Yield: 18 crepes Serving Size: 3 crepes Pumpkin crepes are topped with cinnamon and pumpkin beer-stewed apples and a milk chocolate drizzle!

INGREDIENTS For the pumpkin crepes:

• 2 cups milk
• 2 tbsp butter
• 2 eggs
• 1/2 cup pumpkin puree
• 1 tsp vanilla
• 1 1/2 cups flour
• 1 tbsp sugar
• 1/2 tsp baking powder
• 1/2 tsp salt
• 1 tsp cinnamon
• 1/4 tsp ginger
• 1/4 tsp nutmeg

For the filling:

• 1 tbsp butter
• 1 honey crisp apple, peeled and diced
• 1/4 cup brown sugar
• 1/2 cup pumpkin ale (I used Captain Lawrence Brewing Company)
• 1/2 tsp cinnamon
• 1 (5.3 oz) Divine Milk Chocolate bar


• For the crepes, in a small saucepan over medium-low heat, warm the milk and butter until the butter is melted. While the milk is warming, whisk together the eggs, pumpkin, and vanilla. Stir the warm milk in the pumpkin mix, slowly.

• In a separate bowl, whisk together the flour, sugar, baking powder, salt, cinnamon, ginger, and nutmeg. Stir the wet ingredients into the dry ingredients, whisking until totally smooth.
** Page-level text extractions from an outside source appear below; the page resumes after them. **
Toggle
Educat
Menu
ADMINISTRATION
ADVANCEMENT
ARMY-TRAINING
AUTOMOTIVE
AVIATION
• Cook the crepes on a crepe pan on the stove (1/3 cup batter at a time)

• When all the crepes are done, make the filling. In a small saucepan, saute the apple with the butter, brown sugar, pumpkin ale, and cinnamon, simmering until the beer has reduced to a thick sauce.

• Melt the chocolate bar in a microwave safe bowl in 30 second intervals, stirring after each.

• Fold the crepes into quarters and served topped with the apples and drizzled with the chocolate.